We agree. We are still working on the final release of the codebase, which could be released simultaneously to a camera-ready version. This suggestion has been added to the list of tasks for that release.
Tiny improvements in writing could be made: In Section 4.3, "PPI" and "ppi" are mixedly used. Some citations in-line act as components of sentences, where \citet should be used instead of \citep. For example, the last line of page 7. "Table" vs. "table", "Figure" vs. "figure", "Section" vs. "section" are mixedly used in many places, which should be unified.
This will be done for any camera-ready version.
How many single-cell data items are there in the dataset? Is this amount enough for training a robust model?
Our website and appendix show the total number of items for all datasets introduced in the paper. For the case study on the single-cell drug target nomination task, we have 394760 (cell, gene) pairs in the dataset. We will mention this explicitly when we release the documentation for the pinnacle resource.

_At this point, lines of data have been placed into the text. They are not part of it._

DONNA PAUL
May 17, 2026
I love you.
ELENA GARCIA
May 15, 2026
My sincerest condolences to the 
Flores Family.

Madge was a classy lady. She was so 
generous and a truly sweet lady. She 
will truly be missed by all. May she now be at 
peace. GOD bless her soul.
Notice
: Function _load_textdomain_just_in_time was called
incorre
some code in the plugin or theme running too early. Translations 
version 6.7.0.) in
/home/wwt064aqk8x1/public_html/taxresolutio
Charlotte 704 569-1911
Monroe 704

This dataset was large enough to train PINNACLE and Node2Vec to satisfactory results. It is possible a larger dataset would have yielded better performance from the tested transformer models. However, we note the dataset presents what is realistically feasible to curate for these diseases based on the current literature.

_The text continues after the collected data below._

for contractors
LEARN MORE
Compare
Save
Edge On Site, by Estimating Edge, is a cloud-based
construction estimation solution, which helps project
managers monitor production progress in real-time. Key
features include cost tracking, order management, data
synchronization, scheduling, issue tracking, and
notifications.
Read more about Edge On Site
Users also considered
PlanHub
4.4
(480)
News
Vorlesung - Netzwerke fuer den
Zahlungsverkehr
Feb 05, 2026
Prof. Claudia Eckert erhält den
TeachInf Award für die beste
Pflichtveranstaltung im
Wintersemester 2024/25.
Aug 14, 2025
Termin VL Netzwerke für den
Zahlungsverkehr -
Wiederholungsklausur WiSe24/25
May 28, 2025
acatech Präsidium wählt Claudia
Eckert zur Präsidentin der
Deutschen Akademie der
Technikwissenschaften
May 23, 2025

The paper introduces PyTDC, an open-source platform for training, evaluating, and deploying multimodal biomedical machine learning models. It integrates diverse biological data sources, supports a wide range of therapeutic tasks, and provides infrastructure for benchmarking and inference. Reviewers agree that the work addresses a timely and important need in the biomedical AI community. While the contributions are primarily system-oriented, the paper introduces several useful components, including task definitions, evaluation metrics, and a case study that illustrates practical challenges. Some concerns are noted regarding the scope of the claims and architectural clarity, while the overall value of the platform is recognized, especially in facilitating future research in multimodal and context-aware biomedical modeling.